Click the link Add watcher. PyCharm shows the following dialog box, where you have to specify your file watcher executable (LESS here), and select the option to generate output from stdout:

Looking at this configuration, you can easily figure out what the file watcher actually does:

  • Watches for changes on all LESS files within your project.
  • Compiles files with the extension .less into the files with the extension .css, using the compiler lessc.cmd, specified in the field Program.

Configuring file watchers for CofeeScript

Next, open for editing a CoffeeScript file. PyCharm immediately prompts you to configure a file watcher for it:

Again, click Add watcher and specify the file watcher settings, in particular, the CoffeeScript executable:

What does this file watcher do?

  • It also tracks changes in all CoffeeScript files in your project.
  • If compiles files with the extension .coffee into the files with the extension .js, using the compiler coffee.cmd, specified in the field Program.
  • It compiles files with the extension .coffee into the files with the extension .map, using the compiler coffee.cmd, specified in the field Program.

Editing watched files

OK, here we are.
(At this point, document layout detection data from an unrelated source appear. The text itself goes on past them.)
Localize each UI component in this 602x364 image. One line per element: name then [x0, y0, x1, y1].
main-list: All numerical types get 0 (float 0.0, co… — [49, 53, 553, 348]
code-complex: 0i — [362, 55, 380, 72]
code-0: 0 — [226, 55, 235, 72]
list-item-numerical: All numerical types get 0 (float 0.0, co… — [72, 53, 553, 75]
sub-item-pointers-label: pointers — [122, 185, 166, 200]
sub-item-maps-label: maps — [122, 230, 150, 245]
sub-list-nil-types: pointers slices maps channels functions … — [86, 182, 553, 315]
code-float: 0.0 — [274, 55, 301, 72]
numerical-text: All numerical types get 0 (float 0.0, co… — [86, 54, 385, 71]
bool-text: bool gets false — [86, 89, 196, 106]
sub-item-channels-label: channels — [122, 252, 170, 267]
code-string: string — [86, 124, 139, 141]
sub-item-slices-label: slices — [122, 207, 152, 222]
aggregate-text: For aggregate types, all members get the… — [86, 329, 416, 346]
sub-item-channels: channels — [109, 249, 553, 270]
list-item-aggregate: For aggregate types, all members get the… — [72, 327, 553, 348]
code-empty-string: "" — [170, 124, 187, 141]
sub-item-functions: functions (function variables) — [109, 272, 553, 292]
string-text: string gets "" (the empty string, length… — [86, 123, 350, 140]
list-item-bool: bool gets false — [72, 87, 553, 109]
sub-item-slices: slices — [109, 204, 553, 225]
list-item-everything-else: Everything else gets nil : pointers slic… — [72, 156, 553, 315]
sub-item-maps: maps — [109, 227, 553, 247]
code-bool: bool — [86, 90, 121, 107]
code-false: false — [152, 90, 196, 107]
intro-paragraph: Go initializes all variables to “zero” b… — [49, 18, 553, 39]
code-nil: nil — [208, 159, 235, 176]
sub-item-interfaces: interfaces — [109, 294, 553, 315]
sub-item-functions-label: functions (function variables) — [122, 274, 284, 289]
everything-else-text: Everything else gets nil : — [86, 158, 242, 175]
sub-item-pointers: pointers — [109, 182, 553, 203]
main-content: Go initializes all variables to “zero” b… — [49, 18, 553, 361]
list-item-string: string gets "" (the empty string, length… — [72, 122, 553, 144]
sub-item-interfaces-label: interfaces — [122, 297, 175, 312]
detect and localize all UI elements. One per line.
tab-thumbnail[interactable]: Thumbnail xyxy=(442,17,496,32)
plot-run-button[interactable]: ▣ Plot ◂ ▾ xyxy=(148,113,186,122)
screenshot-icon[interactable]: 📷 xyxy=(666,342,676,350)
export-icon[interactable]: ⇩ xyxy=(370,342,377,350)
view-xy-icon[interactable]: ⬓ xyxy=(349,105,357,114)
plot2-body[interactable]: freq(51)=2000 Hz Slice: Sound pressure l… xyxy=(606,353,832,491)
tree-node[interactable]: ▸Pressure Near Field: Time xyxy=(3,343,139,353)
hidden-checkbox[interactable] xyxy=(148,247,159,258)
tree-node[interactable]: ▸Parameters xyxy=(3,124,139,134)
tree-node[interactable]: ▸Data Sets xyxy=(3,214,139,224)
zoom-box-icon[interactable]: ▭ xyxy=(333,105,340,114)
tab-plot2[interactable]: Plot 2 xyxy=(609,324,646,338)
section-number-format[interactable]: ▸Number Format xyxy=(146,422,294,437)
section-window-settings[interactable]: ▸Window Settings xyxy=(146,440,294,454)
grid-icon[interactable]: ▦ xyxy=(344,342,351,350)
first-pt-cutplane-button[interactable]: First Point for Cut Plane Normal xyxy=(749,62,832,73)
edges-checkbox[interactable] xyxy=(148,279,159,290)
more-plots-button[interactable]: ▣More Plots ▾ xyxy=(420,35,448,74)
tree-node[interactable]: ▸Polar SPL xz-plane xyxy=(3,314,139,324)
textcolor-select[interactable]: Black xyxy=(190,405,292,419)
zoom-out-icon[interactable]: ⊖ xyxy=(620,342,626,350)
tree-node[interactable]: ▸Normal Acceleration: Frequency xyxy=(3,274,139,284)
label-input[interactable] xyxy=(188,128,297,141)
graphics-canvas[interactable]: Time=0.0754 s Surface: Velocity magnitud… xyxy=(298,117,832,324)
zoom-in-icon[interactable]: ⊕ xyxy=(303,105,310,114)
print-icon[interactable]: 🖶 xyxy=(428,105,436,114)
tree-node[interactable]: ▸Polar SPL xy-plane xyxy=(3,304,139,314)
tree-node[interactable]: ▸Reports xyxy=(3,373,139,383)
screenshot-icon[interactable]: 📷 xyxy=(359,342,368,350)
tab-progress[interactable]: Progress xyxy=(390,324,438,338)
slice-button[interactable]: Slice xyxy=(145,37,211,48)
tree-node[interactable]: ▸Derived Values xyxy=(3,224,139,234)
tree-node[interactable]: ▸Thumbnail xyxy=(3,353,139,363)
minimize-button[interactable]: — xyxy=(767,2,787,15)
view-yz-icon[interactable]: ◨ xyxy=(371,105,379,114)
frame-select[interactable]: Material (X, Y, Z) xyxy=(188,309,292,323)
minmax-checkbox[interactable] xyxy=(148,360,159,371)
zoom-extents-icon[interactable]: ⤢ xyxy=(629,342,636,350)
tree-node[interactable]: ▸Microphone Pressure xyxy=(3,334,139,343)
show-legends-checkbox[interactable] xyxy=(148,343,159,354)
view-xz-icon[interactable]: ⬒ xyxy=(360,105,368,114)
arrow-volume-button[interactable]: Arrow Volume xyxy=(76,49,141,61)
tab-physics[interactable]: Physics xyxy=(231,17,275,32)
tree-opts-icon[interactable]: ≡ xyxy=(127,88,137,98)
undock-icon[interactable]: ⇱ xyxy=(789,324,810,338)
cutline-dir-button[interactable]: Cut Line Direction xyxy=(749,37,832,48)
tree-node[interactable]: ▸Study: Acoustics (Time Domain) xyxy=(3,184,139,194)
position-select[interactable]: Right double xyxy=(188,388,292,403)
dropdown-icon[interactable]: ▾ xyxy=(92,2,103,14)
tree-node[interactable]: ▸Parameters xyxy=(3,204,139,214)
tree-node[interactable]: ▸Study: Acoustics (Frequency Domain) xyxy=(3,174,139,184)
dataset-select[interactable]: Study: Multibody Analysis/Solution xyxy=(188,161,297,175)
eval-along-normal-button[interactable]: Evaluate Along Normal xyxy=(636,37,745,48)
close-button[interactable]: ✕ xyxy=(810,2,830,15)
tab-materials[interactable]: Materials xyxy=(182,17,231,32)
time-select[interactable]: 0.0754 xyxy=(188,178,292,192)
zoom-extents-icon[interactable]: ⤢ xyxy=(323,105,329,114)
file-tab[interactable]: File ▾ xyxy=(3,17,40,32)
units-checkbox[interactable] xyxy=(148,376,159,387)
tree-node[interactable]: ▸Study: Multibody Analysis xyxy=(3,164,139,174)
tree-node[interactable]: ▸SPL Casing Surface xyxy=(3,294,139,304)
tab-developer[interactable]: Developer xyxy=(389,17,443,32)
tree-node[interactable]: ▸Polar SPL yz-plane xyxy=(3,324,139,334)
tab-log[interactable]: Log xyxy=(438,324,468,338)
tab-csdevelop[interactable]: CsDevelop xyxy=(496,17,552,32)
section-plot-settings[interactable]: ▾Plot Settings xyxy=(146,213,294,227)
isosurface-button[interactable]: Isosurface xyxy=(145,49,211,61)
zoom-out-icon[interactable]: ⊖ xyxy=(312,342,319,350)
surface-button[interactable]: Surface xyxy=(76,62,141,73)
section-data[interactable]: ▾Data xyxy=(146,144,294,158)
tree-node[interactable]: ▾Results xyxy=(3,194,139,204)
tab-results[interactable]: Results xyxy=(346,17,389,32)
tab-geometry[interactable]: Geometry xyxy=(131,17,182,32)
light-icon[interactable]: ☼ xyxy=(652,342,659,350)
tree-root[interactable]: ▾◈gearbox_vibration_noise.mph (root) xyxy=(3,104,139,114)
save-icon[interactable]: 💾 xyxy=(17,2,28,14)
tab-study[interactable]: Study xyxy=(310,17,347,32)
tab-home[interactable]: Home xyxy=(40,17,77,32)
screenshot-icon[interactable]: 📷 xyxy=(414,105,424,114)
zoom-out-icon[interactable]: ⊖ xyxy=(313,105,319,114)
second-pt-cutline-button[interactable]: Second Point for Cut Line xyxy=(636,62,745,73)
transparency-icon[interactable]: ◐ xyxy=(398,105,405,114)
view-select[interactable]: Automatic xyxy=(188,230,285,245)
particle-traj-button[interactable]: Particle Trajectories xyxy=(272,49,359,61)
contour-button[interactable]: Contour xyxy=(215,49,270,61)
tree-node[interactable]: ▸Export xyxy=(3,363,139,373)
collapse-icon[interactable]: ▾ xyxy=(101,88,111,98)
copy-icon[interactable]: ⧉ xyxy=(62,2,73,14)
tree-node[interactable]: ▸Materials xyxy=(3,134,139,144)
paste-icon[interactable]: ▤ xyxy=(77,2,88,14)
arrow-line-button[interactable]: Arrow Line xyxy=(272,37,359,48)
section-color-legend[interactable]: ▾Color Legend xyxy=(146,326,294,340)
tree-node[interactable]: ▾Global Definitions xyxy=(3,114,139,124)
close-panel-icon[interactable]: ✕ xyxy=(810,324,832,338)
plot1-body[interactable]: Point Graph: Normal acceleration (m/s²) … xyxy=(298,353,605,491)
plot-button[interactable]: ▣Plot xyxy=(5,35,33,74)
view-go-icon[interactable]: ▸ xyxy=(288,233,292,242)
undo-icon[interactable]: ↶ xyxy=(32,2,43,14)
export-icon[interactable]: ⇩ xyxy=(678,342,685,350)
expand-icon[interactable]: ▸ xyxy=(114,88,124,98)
Open for editing a LESS file, and change something, for example, rename the variable @myColor to @Color, and change its value. The file watcher immediately processes the changed source file, and produces an output file with the extension .css:

Next, open for editing a CoffeeScript file and change something there, for example change the value of the variable opposite. The configured file watcher generates a JavaScript file and a source mapping file:

Note that in either case PyCharm shows generated files in the Project tool window, together with the source files.

And if an error occurs?

If a command line tool executed by the File Watcher fails, PyCharm shows its output in the Run tool window:

Helpful for troubleshooting, isn't it?